Two years ago in this building, Yow's NC State team beat Baylor and advanced to the Sweet 16. Yow at that point had trouble even eating, as cancer had returned to her a third time. Yet she was the story of the 2007 tournament, summoning the energy to come back to the sidelines.

Yow died in January, but obviously the memory of her lingers here. The RBC Center was not her team's home gym -- that's Reynolds Coliseum on campus -- yet it was in this facility that she had her final NCAA tournament triumph.

It's noteworthy, then, to look at the four coaches here -- Balcomb and Mulkey (both 46), Frese (38) and Walz (37) -- and recognize one more way all these story lines come together. They are part of the current younger generation of coaches who've paid their dues but also are quick to thank the "pioneers" before them.
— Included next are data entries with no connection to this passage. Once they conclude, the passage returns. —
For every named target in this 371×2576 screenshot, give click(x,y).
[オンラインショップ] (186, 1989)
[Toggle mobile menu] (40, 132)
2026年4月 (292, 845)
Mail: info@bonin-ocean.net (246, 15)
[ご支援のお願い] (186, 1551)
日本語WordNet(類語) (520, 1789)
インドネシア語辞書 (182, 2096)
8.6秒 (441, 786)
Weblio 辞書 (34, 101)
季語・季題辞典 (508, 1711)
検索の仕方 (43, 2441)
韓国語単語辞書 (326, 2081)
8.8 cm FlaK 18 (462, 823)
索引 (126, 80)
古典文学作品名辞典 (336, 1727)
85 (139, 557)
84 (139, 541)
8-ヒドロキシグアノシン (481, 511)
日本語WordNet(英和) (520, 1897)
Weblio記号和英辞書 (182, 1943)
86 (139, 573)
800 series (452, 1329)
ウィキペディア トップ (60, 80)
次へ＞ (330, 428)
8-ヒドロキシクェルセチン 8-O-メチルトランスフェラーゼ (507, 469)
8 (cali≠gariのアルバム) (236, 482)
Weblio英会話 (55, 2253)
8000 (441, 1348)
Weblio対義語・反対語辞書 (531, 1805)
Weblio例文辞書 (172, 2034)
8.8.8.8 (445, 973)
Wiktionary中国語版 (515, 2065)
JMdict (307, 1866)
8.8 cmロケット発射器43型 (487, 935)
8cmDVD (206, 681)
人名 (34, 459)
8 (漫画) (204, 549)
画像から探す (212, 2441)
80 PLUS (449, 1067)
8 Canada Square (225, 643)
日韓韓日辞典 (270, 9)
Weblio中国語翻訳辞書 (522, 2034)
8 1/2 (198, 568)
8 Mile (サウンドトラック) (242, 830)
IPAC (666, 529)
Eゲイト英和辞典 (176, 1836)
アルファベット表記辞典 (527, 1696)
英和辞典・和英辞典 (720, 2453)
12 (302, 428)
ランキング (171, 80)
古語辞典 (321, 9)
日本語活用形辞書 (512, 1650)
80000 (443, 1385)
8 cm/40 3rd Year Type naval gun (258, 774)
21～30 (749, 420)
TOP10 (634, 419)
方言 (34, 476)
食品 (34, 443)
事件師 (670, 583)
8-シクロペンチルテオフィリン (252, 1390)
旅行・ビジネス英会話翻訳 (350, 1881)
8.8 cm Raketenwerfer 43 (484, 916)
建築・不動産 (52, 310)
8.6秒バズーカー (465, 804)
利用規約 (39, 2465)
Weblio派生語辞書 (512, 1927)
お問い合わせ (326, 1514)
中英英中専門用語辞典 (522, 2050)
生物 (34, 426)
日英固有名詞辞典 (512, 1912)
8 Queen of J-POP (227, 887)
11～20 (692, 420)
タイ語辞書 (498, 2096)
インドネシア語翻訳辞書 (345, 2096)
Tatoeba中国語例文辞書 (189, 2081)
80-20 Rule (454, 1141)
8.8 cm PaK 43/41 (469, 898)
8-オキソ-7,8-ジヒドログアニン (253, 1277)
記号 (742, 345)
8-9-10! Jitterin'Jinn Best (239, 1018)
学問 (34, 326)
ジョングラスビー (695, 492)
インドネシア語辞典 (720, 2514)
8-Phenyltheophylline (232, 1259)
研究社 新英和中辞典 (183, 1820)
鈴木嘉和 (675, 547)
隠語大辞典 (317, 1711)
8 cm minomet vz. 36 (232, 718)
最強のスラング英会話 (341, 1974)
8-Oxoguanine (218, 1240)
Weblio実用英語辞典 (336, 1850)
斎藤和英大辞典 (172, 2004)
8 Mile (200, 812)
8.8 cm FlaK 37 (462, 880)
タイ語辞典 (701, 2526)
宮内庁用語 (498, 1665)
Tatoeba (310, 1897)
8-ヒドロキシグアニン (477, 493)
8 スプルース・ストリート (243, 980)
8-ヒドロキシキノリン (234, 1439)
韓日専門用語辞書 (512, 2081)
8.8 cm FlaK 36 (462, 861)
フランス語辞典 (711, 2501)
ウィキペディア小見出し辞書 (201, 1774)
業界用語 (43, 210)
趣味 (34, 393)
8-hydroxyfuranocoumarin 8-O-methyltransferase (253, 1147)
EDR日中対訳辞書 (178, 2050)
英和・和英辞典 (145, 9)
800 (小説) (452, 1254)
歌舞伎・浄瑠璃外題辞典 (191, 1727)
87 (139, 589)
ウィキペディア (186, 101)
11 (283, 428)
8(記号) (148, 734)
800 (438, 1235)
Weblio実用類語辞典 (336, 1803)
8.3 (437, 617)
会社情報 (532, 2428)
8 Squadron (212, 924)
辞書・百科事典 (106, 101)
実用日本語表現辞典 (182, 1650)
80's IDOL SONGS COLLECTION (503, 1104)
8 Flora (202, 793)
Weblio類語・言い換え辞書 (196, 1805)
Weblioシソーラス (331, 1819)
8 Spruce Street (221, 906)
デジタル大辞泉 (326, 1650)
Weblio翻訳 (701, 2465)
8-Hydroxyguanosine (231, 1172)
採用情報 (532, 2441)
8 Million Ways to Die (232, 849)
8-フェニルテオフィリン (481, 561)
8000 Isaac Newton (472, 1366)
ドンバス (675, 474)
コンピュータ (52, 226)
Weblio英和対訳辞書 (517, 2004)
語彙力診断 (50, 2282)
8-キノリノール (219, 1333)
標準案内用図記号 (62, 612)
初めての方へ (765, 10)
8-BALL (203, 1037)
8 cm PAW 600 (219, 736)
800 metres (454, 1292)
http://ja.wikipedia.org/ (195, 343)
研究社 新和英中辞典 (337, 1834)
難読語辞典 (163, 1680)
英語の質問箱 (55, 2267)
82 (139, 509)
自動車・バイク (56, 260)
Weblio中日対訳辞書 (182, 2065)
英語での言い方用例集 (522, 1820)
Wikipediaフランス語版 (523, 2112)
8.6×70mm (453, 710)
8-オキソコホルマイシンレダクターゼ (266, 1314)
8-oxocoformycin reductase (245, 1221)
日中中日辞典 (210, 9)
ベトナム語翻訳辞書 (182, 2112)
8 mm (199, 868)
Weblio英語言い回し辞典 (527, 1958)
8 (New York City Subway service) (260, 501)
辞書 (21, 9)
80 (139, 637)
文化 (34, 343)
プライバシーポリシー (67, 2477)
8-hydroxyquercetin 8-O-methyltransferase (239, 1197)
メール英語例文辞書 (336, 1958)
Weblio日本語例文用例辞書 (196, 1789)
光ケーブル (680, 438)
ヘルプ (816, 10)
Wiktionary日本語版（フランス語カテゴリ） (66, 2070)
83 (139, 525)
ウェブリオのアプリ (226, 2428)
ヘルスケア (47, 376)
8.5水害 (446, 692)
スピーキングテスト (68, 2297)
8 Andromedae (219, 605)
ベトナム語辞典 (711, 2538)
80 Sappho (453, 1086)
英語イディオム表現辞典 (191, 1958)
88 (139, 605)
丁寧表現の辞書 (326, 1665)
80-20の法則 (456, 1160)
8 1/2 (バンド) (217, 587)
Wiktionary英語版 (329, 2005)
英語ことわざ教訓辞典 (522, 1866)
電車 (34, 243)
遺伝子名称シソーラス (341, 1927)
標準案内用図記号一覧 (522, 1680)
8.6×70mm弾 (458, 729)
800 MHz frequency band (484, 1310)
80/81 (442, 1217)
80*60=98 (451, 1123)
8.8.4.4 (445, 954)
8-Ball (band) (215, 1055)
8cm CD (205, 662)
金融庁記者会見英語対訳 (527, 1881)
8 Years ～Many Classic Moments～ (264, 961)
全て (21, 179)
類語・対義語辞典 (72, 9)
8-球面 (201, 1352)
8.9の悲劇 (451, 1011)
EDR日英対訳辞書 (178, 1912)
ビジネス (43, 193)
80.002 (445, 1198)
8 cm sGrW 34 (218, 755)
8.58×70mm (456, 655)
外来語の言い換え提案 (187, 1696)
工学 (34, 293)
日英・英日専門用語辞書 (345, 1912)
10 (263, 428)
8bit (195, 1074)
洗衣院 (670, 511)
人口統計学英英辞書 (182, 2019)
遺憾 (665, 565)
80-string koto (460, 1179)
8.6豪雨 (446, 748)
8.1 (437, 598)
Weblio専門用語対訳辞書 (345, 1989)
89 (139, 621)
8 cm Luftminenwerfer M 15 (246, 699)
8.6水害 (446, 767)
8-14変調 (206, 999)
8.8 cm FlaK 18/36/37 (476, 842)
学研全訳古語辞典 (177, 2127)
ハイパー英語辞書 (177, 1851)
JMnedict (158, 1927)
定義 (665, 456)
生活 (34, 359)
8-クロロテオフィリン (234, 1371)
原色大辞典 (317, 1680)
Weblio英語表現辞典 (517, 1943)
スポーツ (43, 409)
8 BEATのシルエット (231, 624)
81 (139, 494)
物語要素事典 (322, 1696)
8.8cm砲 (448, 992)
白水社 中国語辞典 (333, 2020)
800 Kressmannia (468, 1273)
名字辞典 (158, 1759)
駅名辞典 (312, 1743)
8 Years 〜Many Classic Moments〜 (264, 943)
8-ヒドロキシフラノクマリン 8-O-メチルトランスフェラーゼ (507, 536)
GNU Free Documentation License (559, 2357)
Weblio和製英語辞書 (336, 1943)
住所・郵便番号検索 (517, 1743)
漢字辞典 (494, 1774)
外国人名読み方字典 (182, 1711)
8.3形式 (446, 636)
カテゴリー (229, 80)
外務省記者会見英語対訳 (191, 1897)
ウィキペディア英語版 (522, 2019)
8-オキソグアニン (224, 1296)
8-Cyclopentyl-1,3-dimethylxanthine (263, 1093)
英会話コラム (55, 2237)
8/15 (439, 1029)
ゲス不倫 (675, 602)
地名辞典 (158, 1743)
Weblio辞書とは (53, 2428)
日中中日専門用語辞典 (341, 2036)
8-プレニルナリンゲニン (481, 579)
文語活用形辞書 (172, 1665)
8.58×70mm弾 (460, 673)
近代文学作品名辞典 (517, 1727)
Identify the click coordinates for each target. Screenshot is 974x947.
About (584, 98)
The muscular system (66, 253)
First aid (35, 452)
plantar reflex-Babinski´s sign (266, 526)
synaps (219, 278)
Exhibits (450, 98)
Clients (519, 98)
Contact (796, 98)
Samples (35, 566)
There is a generation coming up right after them, and you hope its members, too, will forever appreciate the Yows of their profession.

"You realize what the coaches in front of us did -- they paved the path," said Frese, who has a national championship, as does Mulkey. "They are the ones that got us to the point where every game [in the tournament] would be televised.

"Because of what they did, what coaches my age are hopefully doing for the game is bringing greater parity. That was something we've all wanted to get to, and over the next many years, you'll keep seeing that happen."